BANGKOK • Thailand's flagship airline yesterday said it had launched a probe into revelations that engine-maker Rolls-Royce paid millions of dollars in bribes to win contracts, including to airline employees and government officials.
On the same day, Indonesia's anti-corruption agency named the former chief executive of the country's flag carrier Garuda a suspect for allegedly receiving bribes from Rolls-Royce while he was head of the airline.
The investigations come after the renowned British company agreed to pay a US$808 million (S$1.15 billion) fine to authorities in Britain, the United States and Brazil to settle bribery and graft claims.
After its largest ever corruption probe, Britain's Serious Fraud Office (SFO) found Rolls-Royce paid massive bribes over three decades to win contracts in Indonesia, Thailand, India, Russia, Nigeria, China and Malaysia.

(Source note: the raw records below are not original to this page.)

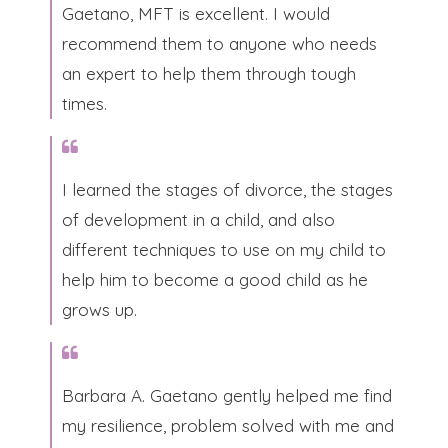
Gaetano, MFT is excellent. I would
recommend them to anyone who needs
an expert to help them through tough
times.​
I learned the stages of divorce, the stages
of development in a child, and also
different techniques to use on my child to
help him to become a good child as he
grows up.​
Barbara A. Gaetano gently helped me find
my resilience, problem solved with me and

Engine-maker Rolls-Royce has no connection with Rolls-Royce cars, a marque owned by German company BMW.
In Thailand, investigators found some US$36 million in bribes and incentives were paid between 1991 and 2005 to intermediaries - including "agents of the State of Thailand and employees of Thai Airways" - to help the company win lucrative jet engine deals.
A Thai Airways statement said the company will "gather information from all the sources in order to investigate the matter thoroughly".
In Indonesia, the country's Corruption Eradication Commission said yesterday that ex-Garuda chief executive Emirsyah Satar had been named a suspect for allegedly receiving kickbacks from Rolls-Royce in exchange for buying planes fitted with the company's engines.
The agency said the corruption was alleged to have taken place in Indonesia and Singapore, and it was working with Britain's SFO and Singapore's anti-corruption authorities.